President Trump rattled markets today when he suddenly announced that not only would he seek increased tariffs on steel and aluminum, but that he wants bigger tariffs than his own commerce secretary recommended. Steel and aluminum stocks were up on the news but the overall markets were down – the Dow by about 400 as I type – and the biggest losers were big multinationals who would be devastated by a trade war.
The New York Times is reporting that Gary Cohn, Director of the National Council of Advisors, was overruled by more protectionist voices
Gary D. Cohn, the director of the National Economic Council, had been lobbying for months alongside others, including Defense Secretary Jim Mattis and Rob Porter, the staff secretary who recently resigned under pressure from the White House, to kill, postpone or at least narrow the scope of the measures, people familiar with the discussions said.

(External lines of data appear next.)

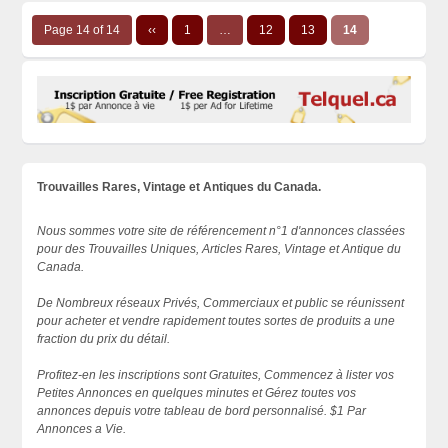
Page 14 of 14
‹‹
1
…
12
13
14
Trouvailles Rares, Vintage et Antiques du Canada.
Nous sommes votre site de référencement n°1 d'annonces classées
pour des Trouvailles Uniques, Articles Rares, Vintage et Antique du
Canada.
De Nombreux réseaux Privés, Commerciaux et public se réunissent
pour acheter et vendre rapidement toutes sortes de produits a une
fraction du prix du détail.
Profitez-en les inscriptions sont Gratuites, Commencez à lister vos
Petites Annonces en quelques minutes et Gérez toutes vos
annonces depuis votre tableau de bord personnalisé. $1 Par
Annonces a Vie.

But in recent weeks, a group of White House advisers who advocate a tougher posture on trade has been in ascendance, including Robert E. Lighthizer, the country’s top trade negotiator, and Peter Navarro, a trade skeptic and former steel industry lawyer who had been sidelined but is now in line for a promotion.
The tariffs are bad. A trade war would be worse, but at this point seems unlikely. The most troubling possibility is that this means that the relationship between Cohn and Trump is further souring and that he might eventually be resigned or be pushed out in favor of something like Peter Navarro. Cohn has been a clear voice of reason in the administration and Navarro is, for lack of a better word, a nutter.
Such a move would likely lead to short-term chaos in the market and it’s not inconceivable that it could ding the recovery.